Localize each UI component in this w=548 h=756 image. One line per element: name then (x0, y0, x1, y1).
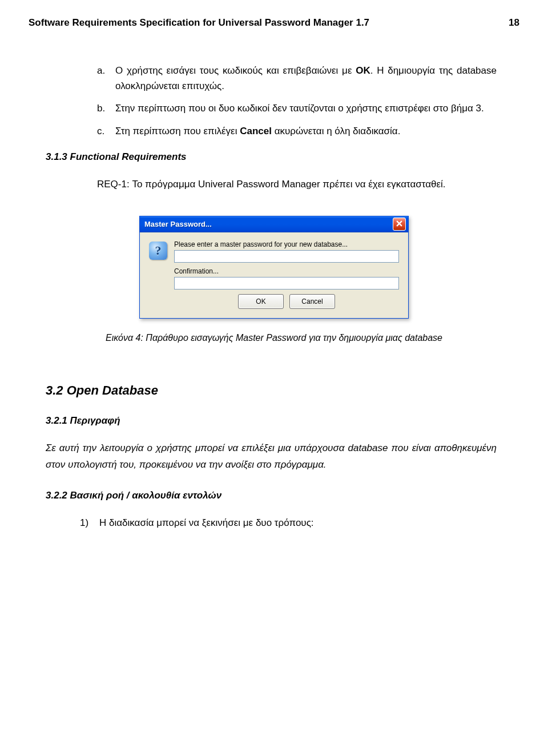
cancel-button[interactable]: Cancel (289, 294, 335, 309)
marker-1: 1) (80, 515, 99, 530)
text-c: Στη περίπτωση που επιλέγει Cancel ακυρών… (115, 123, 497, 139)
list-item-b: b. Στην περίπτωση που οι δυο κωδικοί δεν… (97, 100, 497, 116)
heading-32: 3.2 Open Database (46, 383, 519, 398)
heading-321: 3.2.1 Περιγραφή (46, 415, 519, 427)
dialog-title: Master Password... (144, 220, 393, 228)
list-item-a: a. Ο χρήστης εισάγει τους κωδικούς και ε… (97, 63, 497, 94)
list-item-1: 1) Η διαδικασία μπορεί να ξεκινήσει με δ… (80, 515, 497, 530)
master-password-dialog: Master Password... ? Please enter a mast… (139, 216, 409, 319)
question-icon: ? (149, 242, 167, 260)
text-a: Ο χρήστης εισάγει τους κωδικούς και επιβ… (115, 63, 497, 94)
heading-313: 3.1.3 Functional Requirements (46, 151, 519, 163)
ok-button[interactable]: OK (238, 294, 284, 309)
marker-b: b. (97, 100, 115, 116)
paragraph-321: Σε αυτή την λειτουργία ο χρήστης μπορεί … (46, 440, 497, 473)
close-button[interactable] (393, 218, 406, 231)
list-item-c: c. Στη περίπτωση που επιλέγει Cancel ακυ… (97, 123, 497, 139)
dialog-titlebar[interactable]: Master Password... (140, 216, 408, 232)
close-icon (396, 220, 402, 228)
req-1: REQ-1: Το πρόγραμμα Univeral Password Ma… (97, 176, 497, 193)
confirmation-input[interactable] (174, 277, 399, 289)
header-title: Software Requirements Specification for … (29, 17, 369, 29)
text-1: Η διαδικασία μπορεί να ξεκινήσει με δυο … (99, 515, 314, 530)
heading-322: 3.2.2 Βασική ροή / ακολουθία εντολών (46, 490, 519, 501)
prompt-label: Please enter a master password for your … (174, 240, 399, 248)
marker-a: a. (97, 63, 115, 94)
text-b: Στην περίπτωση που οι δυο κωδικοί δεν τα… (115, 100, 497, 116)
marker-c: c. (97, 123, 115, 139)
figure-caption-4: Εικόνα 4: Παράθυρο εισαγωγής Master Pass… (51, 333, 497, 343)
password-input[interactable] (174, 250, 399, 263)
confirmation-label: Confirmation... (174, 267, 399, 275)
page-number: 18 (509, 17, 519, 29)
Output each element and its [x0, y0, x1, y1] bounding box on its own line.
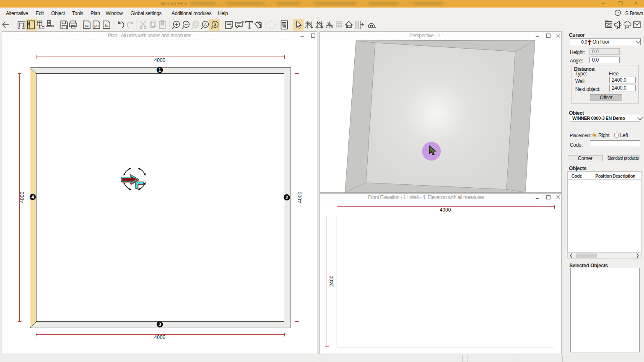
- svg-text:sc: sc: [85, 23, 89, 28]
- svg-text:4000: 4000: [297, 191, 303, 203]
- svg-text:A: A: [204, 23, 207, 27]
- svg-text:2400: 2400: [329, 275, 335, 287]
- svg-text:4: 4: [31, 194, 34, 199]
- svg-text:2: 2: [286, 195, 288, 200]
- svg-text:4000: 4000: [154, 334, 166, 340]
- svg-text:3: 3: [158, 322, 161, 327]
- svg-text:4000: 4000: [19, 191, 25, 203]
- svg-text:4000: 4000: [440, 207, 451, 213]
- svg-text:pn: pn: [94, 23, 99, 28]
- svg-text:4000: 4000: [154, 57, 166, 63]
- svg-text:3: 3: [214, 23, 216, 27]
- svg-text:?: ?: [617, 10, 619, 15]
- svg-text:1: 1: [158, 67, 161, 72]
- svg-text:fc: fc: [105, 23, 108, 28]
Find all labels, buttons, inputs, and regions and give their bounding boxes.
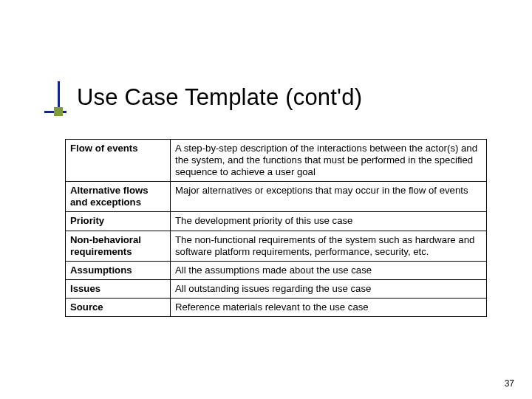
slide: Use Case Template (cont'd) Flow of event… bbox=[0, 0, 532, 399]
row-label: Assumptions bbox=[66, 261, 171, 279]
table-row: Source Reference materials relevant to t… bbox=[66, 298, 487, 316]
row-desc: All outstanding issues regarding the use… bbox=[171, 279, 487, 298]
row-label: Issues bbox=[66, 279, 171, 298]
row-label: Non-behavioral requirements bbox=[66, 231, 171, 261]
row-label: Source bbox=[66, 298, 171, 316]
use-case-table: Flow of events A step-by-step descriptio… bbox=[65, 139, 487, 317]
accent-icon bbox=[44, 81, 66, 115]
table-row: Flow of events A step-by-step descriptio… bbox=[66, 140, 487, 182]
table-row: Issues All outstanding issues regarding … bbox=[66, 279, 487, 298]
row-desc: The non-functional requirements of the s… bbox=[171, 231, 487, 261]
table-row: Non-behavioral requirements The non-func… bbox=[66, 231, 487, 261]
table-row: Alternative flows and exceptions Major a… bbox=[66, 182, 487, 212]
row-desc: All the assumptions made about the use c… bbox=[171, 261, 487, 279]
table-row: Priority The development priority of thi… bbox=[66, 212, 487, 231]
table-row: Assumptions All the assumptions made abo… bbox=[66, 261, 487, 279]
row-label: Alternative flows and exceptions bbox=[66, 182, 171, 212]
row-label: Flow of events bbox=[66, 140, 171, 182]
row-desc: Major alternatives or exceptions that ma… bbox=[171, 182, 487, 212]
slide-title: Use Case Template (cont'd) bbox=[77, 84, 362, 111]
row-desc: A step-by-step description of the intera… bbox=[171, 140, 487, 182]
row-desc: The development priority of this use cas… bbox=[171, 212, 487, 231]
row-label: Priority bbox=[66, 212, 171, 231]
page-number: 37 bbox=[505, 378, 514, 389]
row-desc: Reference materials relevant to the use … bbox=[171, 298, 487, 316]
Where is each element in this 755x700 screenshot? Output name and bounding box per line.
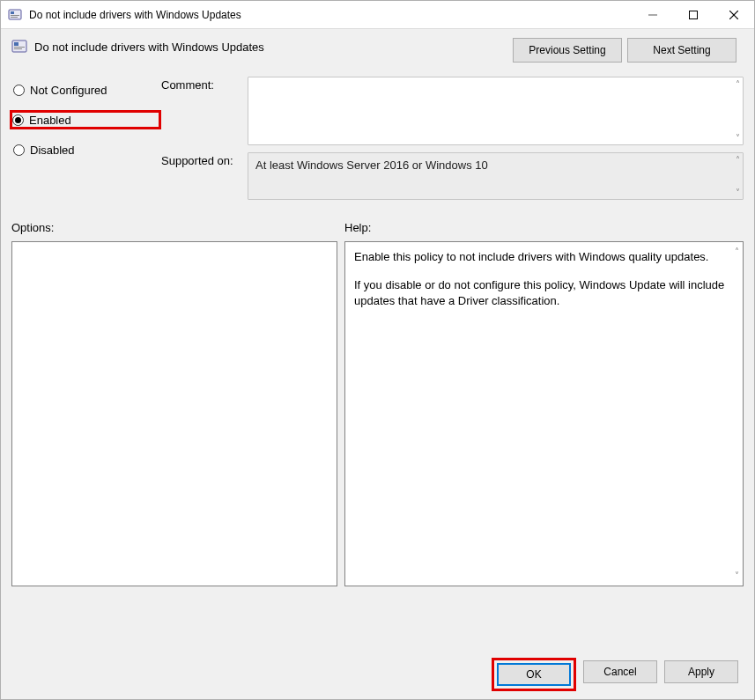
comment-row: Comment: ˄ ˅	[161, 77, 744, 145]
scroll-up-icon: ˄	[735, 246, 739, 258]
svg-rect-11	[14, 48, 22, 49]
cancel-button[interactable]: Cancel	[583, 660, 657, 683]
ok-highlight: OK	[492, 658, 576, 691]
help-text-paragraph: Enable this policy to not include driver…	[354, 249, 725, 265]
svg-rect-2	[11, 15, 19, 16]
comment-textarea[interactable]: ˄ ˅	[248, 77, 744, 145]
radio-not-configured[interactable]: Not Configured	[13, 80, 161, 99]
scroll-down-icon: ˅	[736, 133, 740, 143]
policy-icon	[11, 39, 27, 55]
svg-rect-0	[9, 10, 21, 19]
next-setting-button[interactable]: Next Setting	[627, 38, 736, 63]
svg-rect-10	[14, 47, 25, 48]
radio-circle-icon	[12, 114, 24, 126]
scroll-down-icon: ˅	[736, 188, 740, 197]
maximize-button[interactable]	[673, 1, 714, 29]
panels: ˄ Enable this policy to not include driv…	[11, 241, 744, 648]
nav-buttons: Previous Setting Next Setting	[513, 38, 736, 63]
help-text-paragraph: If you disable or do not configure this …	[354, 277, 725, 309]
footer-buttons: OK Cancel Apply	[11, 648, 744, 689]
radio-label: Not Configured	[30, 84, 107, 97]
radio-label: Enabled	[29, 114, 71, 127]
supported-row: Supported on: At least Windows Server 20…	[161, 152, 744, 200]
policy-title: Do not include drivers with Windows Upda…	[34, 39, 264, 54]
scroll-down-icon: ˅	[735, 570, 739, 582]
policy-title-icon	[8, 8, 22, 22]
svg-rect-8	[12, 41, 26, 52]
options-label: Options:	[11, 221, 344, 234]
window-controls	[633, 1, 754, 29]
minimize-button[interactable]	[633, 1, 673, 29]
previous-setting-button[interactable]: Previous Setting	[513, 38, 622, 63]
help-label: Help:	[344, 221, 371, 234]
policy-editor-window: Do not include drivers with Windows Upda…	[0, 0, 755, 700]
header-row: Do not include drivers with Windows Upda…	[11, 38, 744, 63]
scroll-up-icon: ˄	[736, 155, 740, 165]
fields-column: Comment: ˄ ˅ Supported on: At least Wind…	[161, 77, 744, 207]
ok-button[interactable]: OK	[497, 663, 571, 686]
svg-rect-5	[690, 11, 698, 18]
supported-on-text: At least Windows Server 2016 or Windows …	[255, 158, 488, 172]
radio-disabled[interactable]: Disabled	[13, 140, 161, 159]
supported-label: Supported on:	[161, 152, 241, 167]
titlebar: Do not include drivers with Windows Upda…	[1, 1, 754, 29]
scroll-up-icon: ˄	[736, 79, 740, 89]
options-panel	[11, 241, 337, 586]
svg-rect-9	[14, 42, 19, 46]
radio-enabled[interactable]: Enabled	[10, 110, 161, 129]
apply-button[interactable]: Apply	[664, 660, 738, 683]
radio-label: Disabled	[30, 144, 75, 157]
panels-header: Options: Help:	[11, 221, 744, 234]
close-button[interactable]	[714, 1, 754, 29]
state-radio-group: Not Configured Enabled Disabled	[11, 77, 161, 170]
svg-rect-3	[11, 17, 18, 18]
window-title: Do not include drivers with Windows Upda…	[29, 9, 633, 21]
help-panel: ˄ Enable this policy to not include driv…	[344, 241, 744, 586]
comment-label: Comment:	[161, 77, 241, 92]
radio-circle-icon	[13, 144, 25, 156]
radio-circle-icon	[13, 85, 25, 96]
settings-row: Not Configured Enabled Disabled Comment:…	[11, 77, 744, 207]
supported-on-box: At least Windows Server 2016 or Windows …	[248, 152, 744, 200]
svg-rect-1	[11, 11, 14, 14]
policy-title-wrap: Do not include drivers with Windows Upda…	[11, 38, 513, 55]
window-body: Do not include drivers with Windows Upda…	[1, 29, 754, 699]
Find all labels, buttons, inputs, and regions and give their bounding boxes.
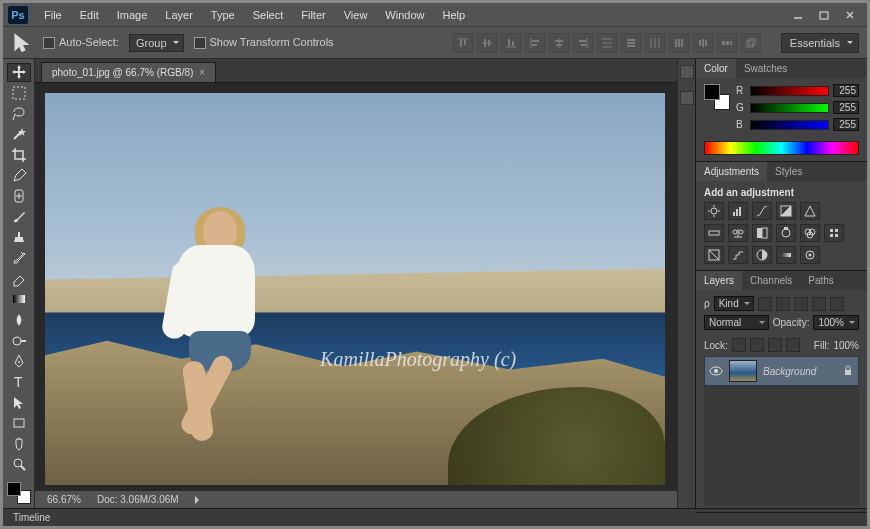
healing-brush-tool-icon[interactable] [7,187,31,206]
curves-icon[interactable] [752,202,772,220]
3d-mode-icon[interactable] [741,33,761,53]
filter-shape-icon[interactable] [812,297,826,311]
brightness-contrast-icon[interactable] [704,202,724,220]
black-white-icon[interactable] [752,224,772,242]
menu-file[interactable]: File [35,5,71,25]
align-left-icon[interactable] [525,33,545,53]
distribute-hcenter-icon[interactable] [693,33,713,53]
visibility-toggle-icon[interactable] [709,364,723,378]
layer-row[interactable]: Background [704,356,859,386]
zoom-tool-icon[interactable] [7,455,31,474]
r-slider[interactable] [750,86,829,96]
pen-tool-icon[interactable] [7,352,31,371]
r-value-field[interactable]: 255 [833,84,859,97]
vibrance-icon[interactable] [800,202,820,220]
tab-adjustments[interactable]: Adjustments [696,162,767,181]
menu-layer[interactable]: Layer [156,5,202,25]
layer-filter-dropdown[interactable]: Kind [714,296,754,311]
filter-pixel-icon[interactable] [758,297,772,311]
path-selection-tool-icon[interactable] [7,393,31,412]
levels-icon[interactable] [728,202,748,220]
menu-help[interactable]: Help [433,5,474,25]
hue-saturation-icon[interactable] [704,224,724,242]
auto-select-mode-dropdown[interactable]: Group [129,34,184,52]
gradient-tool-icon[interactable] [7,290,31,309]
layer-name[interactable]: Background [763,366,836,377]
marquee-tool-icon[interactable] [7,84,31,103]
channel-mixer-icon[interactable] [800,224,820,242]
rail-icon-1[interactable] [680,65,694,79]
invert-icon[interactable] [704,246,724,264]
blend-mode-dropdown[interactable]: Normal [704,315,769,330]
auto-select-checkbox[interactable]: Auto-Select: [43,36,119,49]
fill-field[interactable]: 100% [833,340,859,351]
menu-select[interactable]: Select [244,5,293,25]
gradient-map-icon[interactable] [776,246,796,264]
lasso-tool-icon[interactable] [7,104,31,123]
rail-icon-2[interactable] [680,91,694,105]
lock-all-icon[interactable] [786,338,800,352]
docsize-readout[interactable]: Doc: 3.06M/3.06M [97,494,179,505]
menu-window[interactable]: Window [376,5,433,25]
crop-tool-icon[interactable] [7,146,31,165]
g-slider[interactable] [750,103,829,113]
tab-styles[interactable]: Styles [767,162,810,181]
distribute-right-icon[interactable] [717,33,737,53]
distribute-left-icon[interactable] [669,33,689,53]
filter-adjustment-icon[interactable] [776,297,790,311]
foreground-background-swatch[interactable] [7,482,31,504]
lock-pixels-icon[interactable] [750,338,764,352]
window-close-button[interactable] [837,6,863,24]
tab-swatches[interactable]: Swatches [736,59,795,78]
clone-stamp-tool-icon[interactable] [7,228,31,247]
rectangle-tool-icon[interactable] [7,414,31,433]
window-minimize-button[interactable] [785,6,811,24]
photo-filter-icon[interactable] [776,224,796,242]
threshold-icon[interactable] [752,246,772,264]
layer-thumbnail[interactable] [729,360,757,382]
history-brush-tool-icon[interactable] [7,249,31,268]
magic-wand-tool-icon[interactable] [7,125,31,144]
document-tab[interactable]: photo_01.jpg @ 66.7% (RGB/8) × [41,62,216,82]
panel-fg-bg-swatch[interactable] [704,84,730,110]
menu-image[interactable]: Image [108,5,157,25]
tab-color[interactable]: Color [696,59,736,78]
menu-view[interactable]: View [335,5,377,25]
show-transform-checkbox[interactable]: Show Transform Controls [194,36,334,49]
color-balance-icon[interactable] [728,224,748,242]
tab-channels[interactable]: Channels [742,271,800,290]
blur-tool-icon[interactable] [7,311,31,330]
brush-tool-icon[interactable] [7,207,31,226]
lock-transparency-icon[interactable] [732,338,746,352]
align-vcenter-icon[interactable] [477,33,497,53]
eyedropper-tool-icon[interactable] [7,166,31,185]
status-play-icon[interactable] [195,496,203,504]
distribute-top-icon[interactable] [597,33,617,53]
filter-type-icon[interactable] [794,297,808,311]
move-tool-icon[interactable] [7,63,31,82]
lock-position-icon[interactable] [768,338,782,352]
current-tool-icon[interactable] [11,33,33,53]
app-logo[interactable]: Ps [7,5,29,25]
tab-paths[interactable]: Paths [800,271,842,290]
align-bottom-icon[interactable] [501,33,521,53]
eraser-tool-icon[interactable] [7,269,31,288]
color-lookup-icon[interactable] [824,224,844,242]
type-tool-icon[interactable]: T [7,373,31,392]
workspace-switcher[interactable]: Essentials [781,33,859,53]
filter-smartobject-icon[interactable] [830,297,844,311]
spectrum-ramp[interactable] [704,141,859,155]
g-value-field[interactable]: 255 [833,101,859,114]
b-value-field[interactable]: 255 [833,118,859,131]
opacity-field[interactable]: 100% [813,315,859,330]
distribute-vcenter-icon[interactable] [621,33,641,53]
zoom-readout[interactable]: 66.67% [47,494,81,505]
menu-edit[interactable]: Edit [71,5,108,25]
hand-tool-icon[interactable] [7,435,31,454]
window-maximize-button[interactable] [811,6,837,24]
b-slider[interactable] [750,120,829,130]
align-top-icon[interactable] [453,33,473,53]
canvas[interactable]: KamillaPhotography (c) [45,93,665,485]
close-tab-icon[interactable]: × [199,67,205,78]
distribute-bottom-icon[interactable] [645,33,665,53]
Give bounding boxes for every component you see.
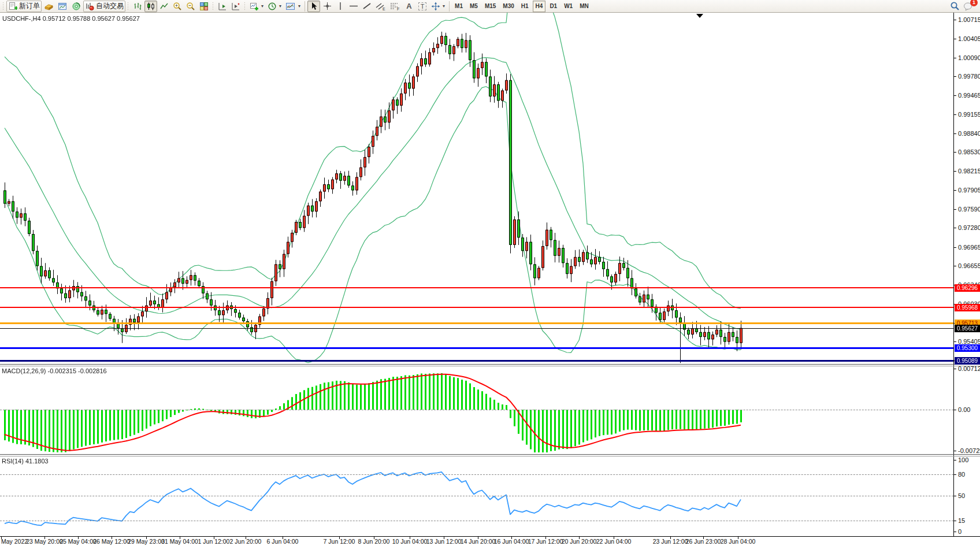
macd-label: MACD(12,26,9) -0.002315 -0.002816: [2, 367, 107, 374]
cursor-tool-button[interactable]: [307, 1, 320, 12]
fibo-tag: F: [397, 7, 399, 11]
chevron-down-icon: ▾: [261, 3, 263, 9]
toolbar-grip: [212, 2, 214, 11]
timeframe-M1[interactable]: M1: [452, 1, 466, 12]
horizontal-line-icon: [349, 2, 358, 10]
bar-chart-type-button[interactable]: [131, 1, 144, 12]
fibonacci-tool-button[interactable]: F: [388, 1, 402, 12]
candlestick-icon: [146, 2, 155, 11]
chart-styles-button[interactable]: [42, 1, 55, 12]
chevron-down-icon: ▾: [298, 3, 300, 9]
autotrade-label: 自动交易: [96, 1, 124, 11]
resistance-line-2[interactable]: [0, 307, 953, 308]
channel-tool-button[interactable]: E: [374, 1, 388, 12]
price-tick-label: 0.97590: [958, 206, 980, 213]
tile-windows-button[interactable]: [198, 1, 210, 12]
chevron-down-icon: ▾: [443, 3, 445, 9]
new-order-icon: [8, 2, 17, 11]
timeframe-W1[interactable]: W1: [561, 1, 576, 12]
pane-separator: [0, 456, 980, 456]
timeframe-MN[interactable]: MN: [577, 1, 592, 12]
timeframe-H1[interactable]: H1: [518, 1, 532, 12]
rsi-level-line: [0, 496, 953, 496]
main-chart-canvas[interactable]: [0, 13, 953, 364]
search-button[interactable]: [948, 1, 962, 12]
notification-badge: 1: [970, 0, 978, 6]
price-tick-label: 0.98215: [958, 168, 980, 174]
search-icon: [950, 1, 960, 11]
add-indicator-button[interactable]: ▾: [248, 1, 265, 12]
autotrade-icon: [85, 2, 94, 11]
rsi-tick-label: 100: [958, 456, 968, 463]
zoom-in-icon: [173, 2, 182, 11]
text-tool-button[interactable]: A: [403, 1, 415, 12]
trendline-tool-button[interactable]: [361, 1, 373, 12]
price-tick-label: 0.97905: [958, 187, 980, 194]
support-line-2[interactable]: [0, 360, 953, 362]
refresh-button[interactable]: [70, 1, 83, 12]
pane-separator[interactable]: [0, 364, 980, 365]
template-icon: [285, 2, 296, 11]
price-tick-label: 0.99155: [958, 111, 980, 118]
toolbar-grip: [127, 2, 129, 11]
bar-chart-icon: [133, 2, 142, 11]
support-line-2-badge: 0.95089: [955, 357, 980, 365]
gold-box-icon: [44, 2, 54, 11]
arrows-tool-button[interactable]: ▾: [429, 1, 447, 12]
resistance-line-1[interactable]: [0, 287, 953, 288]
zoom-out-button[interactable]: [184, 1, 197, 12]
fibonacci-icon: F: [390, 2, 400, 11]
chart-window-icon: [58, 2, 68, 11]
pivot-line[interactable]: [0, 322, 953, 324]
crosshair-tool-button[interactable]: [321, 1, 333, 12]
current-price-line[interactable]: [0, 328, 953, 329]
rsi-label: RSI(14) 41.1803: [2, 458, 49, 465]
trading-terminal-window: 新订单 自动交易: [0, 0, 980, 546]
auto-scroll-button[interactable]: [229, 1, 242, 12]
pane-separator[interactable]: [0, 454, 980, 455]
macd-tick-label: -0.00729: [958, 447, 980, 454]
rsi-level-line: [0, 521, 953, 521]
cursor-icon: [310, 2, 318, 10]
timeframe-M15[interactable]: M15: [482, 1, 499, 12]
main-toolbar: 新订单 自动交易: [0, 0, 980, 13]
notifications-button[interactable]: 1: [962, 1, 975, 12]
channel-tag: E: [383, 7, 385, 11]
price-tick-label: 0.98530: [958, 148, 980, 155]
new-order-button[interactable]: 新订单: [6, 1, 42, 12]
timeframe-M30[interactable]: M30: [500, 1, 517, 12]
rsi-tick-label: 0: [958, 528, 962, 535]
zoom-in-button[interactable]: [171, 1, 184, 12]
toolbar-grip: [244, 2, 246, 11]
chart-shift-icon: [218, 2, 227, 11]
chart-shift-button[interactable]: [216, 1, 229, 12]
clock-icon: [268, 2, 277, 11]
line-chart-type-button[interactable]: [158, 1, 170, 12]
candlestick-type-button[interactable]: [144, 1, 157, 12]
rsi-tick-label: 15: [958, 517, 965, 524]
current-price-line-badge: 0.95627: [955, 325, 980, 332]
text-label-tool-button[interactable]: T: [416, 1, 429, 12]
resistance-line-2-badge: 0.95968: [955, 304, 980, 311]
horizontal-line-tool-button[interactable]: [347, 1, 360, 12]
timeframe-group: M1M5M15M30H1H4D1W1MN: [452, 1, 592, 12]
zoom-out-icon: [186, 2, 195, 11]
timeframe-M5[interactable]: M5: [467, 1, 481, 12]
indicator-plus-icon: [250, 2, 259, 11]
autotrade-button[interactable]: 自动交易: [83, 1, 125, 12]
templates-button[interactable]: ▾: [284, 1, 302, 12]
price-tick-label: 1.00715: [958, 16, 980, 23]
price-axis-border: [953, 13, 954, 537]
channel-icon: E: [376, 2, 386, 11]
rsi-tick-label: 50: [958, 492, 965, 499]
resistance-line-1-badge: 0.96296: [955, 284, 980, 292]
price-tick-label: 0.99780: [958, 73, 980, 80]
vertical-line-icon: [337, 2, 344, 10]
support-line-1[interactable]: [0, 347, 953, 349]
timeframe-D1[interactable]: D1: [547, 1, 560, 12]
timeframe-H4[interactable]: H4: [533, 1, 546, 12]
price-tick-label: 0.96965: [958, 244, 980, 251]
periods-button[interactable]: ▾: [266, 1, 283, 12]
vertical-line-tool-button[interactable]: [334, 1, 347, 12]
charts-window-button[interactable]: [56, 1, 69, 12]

::::::

▶ Directions for this task: Scan the records above and tell how many lines include the word "自动交易"; the number is all that should be written.

▶ Written solution: 4